**WHAT YOU WILL DO**
Every line of the records that holds the word "Fenchel" should be copied out.

[Records from a collection]
*** Begin section ***

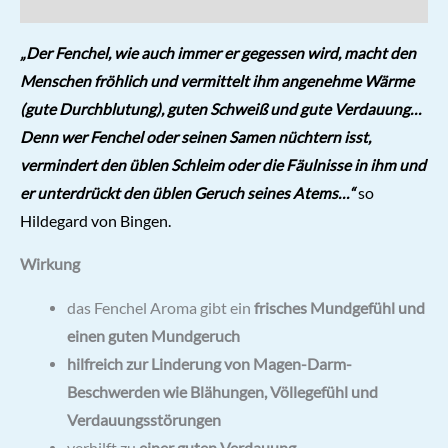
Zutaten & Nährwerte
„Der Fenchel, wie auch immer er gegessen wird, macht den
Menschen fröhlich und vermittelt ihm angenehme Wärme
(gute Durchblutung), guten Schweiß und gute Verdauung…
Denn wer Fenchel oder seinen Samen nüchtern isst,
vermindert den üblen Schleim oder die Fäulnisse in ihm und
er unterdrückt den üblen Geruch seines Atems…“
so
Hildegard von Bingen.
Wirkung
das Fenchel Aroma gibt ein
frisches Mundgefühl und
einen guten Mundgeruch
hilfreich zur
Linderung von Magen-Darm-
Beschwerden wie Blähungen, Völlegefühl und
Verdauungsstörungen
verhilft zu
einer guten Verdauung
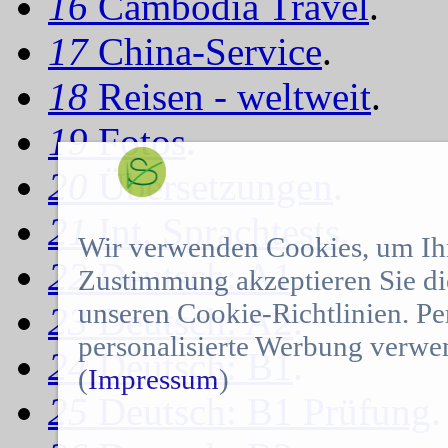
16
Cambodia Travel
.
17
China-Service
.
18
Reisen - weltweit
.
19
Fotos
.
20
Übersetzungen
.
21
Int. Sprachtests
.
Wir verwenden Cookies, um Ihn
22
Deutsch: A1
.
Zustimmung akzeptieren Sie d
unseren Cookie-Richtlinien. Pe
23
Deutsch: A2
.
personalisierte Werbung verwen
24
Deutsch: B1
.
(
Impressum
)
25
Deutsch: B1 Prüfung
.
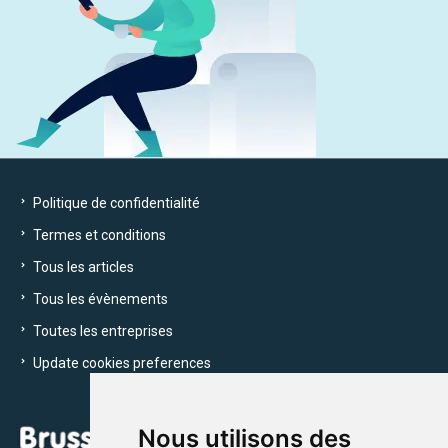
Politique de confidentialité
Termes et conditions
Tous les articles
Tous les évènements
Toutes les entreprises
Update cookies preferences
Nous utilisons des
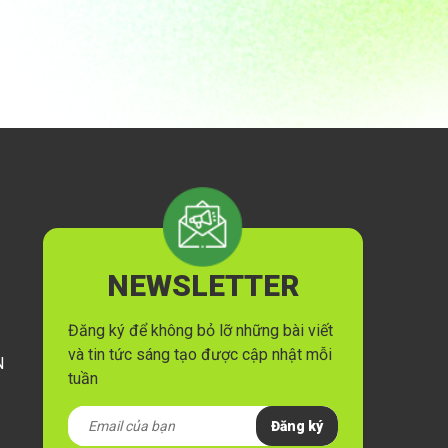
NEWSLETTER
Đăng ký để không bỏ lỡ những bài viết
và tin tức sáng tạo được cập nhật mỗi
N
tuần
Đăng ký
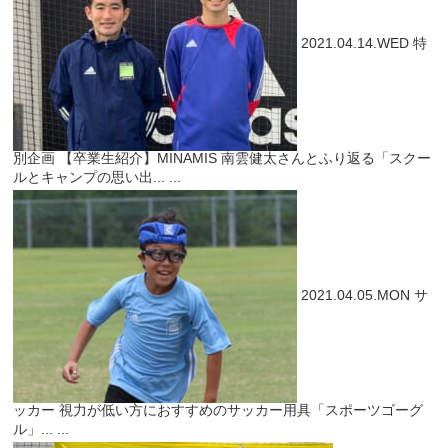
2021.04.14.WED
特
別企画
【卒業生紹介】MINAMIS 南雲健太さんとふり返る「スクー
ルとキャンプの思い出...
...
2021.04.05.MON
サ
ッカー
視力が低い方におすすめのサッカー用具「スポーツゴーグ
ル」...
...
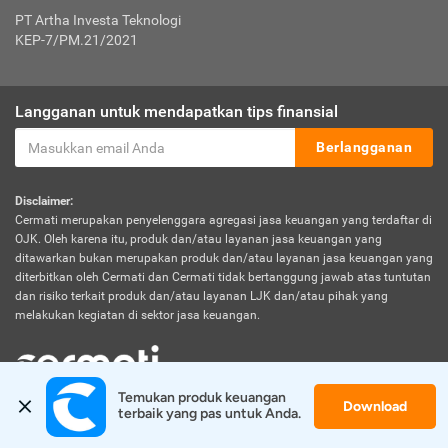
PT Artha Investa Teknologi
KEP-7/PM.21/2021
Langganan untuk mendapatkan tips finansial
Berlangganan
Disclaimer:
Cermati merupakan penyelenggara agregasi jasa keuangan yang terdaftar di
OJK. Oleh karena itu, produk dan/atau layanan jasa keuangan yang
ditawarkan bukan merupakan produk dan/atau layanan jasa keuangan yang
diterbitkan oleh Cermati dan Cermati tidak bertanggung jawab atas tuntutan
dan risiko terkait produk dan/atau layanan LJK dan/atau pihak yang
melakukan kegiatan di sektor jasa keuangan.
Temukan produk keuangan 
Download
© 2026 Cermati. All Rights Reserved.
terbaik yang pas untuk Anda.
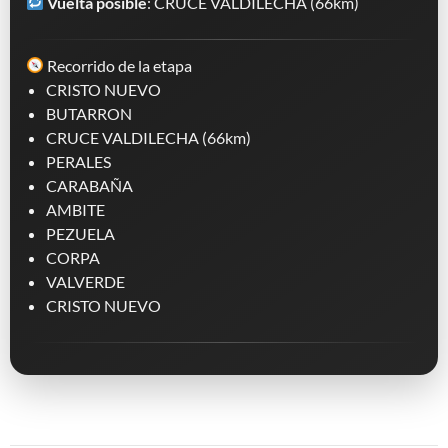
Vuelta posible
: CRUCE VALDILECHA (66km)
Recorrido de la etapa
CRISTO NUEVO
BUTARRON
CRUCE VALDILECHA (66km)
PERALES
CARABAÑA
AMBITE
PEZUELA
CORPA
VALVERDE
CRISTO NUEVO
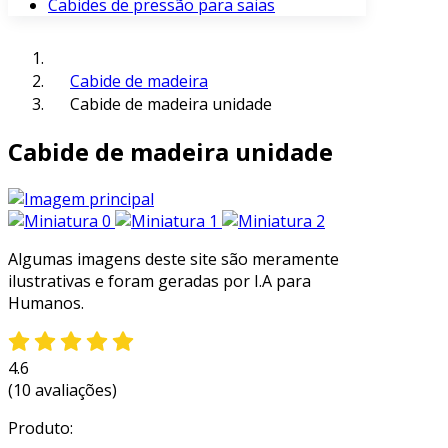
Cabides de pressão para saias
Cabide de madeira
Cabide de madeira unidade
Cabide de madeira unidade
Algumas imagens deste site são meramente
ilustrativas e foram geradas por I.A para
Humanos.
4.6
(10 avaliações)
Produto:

*** End section ***

**EXPECTED ANSWER**
„Der Fenchel, wie auch immer er gegessen wird, macht den
Denn wer Fenchel oder seinen Samen nüchtern isst,
das Fenchel Aroma gibt ein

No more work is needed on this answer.